M3ENet: A Multi-Modal Fusion Network for Efficient Micro-Expression Recognition
Round 1
Reviewer 1 Report
Comments and Suggestions for AuthorsThe paper is devoted to the problem of multimodal fusion in the micro-expression recognition. A number of innovations have been proposed to overcome a number of a highly challenging tasks in the micro-expression recognition to improve recognition accuracy.
However, there are several comments.
Line 275: "for each video clip, we identify three key frames:"
It seems that the explanation for this algorithm is missing. This problem of selecting the correct frames is interesting and challenging and might have a significant impact on the performance of the modal, so the detailed explanation of the method appears important to include.
Line 478: "The results shown in Table 3 demonstrate that all ablation variants lead to a noticeable performance drop".
Interestingly, performance of the model without RGB input is on par with the full model, and even higher in precision. And a single RGB input barely drops the performance. The fusion model presented in this paper is an example of late fusion. Unlike with intermediate, feature-level fusion, it is not uncommon for late fusion that model learns only to consider certain "modalities" and basically disregard another.
It seems like this these ablation study results indicate that it is necessary to conduct additional experiments to confirm that this model actually benefits from additional complexity added with RGB branch or is it better to spend the memory and computation resources on the optical flow branch.
In Figure 1 "ResBlcok" in top-right is misspelled.
Author Response
Please see the attachment.
Author Response File:
Author Response.pdf
Reviewer 2 Report
Comments and Suggestions for AuthorsThe authors propose the M3ENet, which integrates both motion and appearance cues through early-stage feature fusion. Specifically, the model extracts horizontal, vertical, and strain-based optical flow between the onset and apex frames, alongside RGB images from the onset, apex, and offset frames. These inputs are processed by two modality-specific sub-networks, whose features are fused to exploit complementary information for robust classification. To improve generalization in low data regimes, they employ targeted data augmentation and adopt Focal Loss to mitigate class imbalance. Extensive experiments on five benchmark datasets, including CASME I, CASME II, CAS(ME)2, SAMM, and MMEW, demonstrate that M3ENet achieves state-of-
the-art performance with high efficiency.
Comments:
- How to identify the onset frame, the apex frame, and the offset frame? Must provide the method.

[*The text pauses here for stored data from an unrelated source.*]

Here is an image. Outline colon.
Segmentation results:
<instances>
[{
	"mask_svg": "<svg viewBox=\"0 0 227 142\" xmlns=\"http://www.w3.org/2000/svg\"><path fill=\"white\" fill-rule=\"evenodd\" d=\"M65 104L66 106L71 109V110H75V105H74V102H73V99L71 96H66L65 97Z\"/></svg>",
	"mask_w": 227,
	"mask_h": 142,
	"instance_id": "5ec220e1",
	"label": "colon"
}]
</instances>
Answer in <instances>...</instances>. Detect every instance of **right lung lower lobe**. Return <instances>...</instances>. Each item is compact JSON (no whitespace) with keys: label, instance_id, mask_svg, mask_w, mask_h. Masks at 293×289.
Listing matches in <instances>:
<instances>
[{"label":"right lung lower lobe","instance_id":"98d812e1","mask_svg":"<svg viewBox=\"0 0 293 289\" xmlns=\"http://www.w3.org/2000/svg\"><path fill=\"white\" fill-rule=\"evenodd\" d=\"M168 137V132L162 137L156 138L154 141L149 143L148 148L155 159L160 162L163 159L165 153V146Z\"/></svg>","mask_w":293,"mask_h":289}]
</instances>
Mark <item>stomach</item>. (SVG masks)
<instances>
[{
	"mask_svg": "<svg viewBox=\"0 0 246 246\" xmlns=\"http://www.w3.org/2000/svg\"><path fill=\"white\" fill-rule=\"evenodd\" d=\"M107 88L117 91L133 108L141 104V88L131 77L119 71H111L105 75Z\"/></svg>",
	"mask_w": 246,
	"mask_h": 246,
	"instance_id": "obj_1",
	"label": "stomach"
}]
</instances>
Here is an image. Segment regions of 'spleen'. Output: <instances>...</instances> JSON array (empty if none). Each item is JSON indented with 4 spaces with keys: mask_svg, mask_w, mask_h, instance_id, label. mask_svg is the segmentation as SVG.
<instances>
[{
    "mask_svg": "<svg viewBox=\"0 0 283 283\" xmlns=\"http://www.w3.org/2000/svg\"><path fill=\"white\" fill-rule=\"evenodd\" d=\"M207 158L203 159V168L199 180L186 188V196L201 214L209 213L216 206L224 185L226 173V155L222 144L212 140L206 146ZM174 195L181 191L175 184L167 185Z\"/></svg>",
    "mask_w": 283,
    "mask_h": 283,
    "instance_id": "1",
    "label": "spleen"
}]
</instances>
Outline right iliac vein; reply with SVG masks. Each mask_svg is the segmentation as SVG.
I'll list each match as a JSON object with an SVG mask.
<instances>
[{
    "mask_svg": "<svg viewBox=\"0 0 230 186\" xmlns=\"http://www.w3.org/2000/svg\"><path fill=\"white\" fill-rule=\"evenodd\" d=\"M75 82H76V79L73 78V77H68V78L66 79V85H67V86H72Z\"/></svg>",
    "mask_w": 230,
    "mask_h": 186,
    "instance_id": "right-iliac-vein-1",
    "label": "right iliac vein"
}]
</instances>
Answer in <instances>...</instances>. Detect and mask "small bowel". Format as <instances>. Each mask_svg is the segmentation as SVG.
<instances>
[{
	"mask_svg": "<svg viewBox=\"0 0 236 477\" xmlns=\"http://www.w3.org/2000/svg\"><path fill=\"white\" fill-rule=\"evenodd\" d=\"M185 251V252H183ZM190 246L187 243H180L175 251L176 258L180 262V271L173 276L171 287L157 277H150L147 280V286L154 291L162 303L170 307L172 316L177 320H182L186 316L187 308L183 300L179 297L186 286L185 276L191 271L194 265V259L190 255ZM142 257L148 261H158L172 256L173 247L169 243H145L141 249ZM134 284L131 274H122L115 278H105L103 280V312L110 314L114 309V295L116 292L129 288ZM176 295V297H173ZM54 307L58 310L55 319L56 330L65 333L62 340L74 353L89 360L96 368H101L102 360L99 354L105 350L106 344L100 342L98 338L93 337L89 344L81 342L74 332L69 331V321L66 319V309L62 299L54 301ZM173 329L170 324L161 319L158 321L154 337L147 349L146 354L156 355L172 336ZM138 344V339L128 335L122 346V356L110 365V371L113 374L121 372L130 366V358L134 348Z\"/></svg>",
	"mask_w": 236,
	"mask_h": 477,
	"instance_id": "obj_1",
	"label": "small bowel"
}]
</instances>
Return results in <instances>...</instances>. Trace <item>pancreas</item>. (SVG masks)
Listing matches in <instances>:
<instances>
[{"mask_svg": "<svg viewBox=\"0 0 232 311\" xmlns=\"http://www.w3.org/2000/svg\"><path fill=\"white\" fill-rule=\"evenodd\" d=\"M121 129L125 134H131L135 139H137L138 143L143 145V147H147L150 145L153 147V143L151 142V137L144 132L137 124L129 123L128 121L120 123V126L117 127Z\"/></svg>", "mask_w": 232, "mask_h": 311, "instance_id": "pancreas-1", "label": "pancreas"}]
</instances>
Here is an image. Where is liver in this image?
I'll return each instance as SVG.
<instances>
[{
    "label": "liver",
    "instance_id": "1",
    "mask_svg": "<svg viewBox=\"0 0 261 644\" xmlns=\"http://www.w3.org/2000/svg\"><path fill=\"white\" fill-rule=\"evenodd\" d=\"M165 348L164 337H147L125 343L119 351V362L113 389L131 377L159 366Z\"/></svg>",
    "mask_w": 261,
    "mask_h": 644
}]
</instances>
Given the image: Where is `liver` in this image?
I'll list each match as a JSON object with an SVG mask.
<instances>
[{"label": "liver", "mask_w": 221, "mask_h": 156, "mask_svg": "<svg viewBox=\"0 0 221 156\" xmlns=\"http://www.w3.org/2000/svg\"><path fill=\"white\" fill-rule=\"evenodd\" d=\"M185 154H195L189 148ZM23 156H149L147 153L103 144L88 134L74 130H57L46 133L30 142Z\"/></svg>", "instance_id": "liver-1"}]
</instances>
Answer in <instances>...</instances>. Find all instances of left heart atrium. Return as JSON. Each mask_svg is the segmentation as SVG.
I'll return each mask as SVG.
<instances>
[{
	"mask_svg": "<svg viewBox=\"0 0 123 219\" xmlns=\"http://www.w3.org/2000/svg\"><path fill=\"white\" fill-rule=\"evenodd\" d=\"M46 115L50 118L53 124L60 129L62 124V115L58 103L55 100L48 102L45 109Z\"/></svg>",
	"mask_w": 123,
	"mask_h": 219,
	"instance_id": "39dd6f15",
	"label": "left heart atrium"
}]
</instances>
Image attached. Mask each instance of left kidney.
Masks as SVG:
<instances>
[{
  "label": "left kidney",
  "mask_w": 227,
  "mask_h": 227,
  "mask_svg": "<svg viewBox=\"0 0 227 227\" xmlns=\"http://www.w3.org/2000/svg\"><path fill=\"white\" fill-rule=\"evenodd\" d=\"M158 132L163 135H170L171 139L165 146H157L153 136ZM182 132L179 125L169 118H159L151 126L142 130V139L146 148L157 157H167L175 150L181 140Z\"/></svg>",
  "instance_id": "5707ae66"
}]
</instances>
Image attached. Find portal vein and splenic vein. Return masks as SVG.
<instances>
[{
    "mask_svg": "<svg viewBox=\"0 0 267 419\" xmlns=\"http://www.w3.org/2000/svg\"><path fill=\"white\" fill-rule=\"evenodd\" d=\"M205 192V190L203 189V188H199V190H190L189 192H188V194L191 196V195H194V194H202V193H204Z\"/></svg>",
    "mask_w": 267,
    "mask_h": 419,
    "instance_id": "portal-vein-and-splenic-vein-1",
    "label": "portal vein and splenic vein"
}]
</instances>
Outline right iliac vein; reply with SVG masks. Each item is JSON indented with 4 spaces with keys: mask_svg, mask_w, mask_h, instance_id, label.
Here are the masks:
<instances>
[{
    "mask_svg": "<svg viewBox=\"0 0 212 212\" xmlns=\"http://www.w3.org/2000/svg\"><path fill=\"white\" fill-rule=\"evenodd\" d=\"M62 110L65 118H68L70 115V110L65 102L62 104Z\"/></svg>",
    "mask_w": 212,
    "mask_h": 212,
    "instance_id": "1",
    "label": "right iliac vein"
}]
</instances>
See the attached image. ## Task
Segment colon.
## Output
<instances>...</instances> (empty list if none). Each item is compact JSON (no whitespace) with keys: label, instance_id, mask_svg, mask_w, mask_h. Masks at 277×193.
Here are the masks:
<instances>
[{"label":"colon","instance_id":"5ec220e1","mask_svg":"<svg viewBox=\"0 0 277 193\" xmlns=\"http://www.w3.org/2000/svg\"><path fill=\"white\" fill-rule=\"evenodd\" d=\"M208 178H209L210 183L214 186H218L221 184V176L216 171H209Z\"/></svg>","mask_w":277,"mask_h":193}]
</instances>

- How to define C emotion classes across different datasets?
- The comparison methods are either classic or not mainstream, and need to be supplemented with comparisons with advanced methods
Author Response
Please see the attachment.
Author Response File:
Author Response.pdf
Reviewer 3 Report
Comments and Suggestions for Authors- The paper describes M3ENet as lightweight, but no explicit efficiency benchmarks are reported. I suggest the authors to provide inference time, FLOPs, or parameter counts, to demonstrate that the algorithm is suitable for real-time or resource-constrained environments.
- The baseline comparisons are comprehensive. I suggest comparing with the latest state-of-the-art, such as transformer-based and graph-based models.

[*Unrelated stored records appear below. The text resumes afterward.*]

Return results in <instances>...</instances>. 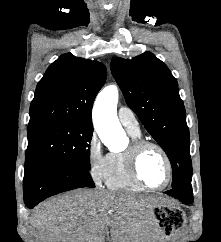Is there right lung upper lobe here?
<instances>
[{
	"mask_svg": "<svg viewBox=\"0 0 221 242\" xmlns=\"http://www.w3.org/2000/svg\"><path fill=\"white\" fill-rule=\"evenodd\" d=\"M106 76V67L96 60L61 55L37 84L29 126L49 122L92 125L93 102Z\"/></svg>",
	"mask_w": 221,
	"mask_h": 242,
	"instance_id": "right-lung-upper-lobe-1",
	"label": "right lung upper lobe"
}]
</instances>
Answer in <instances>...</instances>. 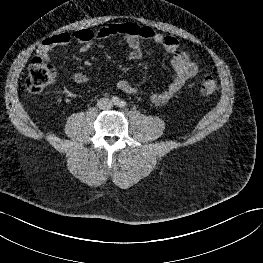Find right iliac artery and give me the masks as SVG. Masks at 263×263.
<instances>
[{
  "mask_svg": "<svg viewBox=\"0 0 263 263\" xmlns=\"http://www.w3.org/2000/svg\"><path fill=\"white\" fill-rule=\"evenodd\" d=\"M111 101H112V103L115 104V105H117V104L119 103L118 97H113Z\"/></svg>",
  "mask_w": 263,
  "mask_h": 263,
  "instance_id": "obj_1",
  "label": "right iliac artery"
}]
</instances>
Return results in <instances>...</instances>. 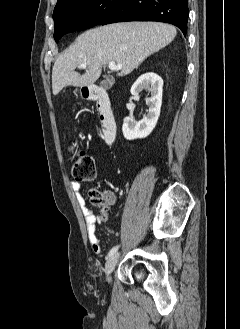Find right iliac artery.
Listing matches in <instances>:
<instances>
[{"mask_svg": "<svg viewBox=\"0 0 240 329\" xmlns=\"http://www.w3.org/2000/svg\"><path fill=\"white\" fill-rule=\"evenodd\" d=\"M118 248H119V245L114 246V247L109 251L107 258H108V257H111L112 255H114V254L117 252Z\"/></svg>", "mask_w": 240, "mask_h": 329, "instance_id": "82829eb1", "label": "right iliac artery"}]
</instances>
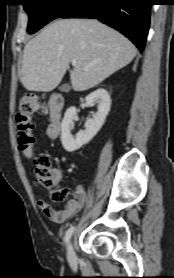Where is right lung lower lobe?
I'll return each instance as SVG.
<instances>
[{
	"label": "right lung lower lobe",
	"instance_id": "1",
	"mask_svg": "<svg viewBox=\"0 0 174 278\" xmlns=\"http://www.w3.org/2000/svg\"><path fill=\"white\" fill-rule=\"evenodd\" d=\"M152 0H78L61 18H96L144 50Z\"/></svg>",
	"mask_w": 174,
	"mask_h": 278
}]
</instances>
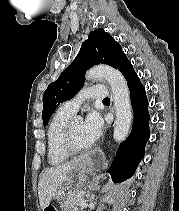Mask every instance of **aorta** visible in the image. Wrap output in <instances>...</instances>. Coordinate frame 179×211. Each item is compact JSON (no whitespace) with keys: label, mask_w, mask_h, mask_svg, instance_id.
<instances>
[{"label":"aorta","mask_w":179,"mask_h":211,"mask_svg":"<svg viewBox=\"0 0 179 211\" xmlns=\"http://www.w3.org/2000/svg\"><path fill=\"white\" fill-rule=\"evenodd\" d=\"M87 80L105 79L112 92L115 124L113 138L116 142L123 141L129 134L132 120L130 96L127 83L120 71L108 65H98L87 71Z\"/></svg>","instance_id":"obj_1"}]
</instances>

- Better discuss more explicitly the limitations of existing datasets (small sample sizes, lack of ecological validity) and point toward future directions.
Author Response
Please see the attachment.
Author Response File:
Author Response.pdf
Round 2
Reviewer 1 Report
Comments and Suggestions for AuthorsAccept in present form
Author Response
Many thanks again for your thoughtful suggestions.
Reviewer 2 Report
Comments and Suggestions for AuthorsRef.13 to Ref.17 are inappropriate as "the advent of deep learning".
Author Response
Comments 1: Ref.13 to Ref.17 are inappropriate as "the advent of deep learning".
Response 1: Thank you for the comment. We agree that References 13–17 were not appropriate for “the advent of deep learning,” and we have removed them and revised the text accordingly (p. 2, lines 69). Thank you for helping us improve the precision of our references.